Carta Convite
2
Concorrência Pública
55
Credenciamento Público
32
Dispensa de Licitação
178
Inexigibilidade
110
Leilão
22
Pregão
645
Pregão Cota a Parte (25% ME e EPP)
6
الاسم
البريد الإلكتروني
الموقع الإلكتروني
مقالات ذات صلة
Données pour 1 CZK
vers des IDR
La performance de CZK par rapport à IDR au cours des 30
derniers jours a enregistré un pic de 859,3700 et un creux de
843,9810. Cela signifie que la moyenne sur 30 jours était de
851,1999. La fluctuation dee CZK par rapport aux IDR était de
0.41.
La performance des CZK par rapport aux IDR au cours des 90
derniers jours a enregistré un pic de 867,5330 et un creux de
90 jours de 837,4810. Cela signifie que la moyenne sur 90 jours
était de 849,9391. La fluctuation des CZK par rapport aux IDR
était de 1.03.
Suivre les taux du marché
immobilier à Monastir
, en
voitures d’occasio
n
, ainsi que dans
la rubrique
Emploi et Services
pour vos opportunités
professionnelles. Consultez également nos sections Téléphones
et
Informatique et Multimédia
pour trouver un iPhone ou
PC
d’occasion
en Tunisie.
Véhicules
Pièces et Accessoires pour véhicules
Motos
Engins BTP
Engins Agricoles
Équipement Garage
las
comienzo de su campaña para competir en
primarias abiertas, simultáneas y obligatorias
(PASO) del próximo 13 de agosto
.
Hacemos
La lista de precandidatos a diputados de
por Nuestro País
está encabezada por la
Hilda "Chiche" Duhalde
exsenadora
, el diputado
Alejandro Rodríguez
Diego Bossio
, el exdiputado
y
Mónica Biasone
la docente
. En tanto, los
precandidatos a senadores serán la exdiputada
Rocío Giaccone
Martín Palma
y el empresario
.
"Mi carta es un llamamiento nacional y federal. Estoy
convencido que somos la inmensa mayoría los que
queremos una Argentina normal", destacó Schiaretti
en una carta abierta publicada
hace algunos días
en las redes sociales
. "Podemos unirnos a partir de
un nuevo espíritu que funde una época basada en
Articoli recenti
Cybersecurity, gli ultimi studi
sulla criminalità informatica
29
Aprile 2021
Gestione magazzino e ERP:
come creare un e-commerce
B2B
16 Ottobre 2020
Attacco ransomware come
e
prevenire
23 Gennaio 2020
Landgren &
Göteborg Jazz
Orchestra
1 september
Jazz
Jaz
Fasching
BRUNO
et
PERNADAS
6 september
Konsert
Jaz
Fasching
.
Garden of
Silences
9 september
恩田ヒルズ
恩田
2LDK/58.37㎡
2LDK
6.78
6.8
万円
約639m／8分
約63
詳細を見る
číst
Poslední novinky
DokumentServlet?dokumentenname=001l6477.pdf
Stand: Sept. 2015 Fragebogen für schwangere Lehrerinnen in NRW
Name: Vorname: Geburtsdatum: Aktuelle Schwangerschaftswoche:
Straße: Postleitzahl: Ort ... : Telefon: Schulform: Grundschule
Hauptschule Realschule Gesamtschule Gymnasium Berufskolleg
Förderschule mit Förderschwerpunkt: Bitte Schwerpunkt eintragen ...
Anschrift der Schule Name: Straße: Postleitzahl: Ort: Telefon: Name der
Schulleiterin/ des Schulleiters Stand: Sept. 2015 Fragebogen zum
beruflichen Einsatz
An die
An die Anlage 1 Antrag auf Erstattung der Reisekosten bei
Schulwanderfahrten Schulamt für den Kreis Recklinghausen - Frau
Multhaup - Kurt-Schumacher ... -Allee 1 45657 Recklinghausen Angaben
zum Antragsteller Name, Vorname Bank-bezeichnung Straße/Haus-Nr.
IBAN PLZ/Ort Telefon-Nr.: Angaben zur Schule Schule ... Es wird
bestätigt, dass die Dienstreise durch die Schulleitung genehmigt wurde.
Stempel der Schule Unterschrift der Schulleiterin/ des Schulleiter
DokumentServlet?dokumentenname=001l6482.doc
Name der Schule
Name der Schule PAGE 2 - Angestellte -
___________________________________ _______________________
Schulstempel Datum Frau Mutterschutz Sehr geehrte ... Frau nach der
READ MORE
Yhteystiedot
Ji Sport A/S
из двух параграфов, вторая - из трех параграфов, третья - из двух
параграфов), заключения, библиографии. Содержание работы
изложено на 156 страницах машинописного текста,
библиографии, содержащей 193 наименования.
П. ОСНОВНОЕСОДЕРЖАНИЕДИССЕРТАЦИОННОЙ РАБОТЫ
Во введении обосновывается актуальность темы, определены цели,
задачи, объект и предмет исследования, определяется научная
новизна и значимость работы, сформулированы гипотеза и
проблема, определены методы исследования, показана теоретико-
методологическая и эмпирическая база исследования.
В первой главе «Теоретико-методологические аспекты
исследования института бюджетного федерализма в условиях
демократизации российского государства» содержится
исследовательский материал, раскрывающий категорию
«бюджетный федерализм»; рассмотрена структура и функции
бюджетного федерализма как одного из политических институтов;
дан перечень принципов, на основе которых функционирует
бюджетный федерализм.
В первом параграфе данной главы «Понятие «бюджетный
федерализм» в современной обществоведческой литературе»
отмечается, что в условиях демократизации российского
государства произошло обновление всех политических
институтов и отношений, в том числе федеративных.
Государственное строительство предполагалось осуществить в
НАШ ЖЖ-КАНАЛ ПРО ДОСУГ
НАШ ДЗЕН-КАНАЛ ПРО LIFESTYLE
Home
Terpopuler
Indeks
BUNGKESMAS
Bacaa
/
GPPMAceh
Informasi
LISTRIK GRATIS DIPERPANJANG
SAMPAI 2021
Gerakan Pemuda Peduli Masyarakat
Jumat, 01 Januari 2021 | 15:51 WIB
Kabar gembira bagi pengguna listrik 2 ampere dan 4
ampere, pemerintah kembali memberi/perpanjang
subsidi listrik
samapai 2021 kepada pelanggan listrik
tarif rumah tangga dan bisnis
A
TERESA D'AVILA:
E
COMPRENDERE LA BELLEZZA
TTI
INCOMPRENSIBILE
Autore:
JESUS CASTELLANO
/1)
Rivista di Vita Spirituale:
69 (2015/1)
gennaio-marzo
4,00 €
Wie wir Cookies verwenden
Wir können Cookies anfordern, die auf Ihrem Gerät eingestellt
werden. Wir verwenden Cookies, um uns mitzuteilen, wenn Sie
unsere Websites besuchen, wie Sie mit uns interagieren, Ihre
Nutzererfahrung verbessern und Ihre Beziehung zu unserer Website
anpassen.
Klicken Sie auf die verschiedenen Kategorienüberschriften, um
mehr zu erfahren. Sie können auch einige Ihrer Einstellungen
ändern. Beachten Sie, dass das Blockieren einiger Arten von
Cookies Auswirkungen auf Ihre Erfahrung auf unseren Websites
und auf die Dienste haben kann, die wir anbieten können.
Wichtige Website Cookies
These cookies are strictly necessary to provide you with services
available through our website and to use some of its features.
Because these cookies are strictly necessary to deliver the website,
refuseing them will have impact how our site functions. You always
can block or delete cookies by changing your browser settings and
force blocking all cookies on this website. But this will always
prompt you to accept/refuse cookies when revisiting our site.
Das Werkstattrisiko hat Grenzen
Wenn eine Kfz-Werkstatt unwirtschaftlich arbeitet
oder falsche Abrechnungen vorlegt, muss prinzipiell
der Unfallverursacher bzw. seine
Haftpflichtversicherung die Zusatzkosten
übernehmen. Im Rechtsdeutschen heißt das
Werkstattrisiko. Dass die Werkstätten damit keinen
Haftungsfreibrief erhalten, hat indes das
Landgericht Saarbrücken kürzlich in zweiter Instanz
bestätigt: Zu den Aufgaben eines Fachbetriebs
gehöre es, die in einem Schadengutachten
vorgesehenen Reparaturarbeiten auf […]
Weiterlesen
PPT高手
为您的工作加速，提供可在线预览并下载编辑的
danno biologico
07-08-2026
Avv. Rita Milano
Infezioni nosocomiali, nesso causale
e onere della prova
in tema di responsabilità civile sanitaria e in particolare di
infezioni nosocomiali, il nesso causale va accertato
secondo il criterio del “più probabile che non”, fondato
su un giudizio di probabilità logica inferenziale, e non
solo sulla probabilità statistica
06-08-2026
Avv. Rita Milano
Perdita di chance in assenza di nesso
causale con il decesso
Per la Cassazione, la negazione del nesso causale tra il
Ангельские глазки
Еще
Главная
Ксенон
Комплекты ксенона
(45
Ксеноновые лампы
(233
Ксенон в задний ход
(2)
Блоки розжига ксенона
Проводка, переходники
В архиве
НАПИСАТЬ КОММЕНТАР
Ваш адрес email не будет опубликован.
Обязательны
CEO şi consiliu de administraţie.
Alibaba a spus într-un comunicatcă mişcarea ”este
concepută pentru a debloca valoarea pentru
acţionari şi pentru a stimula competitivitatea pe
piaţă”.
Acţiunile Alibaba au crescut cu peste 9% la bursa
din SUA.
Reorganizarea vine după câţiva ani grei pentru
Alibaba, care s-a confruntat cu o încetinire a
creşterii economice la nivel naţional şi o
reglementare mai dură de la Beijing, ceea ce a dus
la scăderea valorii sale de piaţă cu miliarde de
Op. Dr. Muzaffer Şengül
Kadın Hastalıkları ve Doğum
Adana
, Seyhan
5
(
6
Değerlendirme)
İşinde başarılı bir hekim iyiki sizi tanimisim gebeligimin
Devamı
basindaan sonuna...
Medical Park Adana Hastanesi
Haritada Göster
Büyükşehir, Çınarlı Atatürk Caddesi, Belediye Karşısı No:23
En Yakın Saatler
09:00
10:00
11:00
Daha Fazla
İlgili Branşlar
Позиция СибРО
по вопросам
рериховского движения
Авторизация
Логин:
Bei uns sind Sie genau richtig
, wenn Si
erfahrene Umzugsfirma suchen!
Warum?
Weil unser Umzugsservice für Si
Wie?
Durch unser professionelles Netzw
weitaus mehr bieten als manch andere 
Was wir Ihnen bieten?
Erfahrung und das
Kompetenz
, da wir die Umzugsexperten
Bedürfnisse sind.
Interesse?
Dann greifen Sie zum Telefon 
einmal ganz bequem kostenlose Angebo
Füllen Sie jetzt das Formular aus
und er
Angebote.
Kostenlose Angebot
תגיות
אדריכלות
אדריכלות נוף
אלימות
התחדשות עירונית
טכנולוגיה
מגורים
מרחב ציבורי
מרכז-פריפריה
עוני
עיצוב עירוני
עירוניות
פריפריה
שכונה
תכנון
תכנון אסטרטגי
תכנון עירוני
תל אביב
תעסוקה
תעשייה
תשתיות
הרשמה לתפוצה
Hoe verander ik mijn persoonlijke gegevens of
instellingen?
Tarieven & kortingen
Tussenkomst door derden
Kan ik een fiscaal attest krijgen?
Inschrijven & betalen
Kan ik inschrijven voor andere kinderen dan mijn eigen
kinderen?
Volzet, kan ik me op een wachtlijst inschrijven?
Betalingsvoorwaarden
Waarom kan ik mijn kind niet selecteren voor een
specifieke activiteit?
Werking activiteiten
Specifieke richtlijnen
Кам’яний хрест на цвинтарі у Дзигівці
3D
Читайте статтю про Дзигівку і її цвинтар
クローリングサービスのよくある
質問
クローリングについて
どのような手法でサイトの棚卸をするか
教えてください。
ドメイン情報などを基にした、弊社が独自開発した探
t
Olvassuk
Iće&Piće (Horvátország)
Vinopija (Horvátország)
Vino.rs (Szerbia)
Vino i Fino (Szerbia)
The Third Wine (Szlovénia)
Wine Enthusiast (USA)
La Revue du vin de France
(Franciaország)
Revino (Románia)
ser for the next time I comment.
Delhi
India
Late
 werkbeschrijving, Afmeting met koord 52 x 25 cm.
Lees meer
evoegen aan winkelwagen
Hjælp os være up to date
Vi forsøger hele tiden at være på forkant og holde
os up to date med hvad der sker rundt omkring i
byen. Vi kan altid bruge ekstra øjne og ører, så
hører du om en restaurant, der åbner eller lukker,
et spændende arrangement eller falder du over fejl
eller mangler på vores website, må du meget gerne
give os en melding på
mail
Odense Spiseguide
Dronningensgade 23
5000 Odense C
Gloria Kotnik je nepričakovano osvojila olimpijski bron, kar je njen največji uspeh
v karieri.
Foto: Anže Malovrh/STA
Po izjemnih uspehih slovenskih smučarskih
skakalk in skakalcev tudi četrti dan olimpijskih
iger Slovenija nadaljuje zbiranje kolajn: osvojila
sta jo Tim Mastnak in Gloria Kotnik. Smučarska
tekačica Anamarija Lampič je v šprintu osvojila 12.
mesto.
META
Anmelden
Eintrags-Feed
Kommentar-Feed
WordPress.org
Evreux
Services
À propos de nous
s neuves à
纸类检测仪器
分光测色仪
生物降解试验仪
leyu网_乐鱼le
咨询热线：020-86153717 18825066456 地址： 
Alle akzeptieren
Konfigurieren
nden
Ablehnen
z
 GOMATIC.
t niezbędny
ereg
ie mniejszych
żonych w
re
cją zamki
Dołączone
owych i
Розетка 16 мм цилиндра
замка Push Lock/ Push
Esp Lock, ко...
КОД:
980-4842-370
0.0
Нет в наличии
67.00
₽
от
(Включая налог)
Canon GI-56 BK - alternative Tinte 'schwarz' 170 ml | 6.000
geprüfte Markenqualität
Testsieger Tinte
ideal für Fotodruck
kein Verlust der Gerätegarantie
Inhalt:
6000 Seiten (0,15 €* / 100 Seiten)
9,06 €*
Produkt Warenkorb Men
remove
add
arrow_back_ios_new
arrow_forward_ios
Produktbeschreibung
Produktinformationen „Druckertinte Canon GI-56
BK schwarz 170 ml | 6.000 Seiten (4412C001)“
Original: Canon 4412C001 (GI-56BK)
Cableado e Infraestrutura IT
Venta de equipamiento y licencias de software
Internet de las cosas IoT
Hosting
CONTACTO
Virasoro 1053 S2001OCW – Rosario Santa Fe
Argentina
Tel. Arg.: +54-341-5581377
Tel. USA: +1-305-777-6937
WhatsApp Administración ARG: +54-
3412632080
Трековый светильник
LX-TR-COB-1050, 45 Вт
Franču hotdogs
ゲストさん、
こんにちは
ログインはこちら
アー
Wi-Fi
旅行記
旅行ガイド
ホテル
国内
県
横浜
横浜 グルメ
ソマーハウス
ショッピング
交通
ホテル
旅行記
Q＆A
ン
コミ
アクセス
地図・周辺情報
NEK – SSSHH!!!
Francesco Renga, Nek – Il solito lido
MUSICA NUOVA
__________________________________________________
What this task involves: Please show the lines in the entries above that hold the string "cours".

Solution to the exercise:
La performance de CZK par rapport à IDR au cours des 30
La performance des CZK par rapport aux IDR au cours des 90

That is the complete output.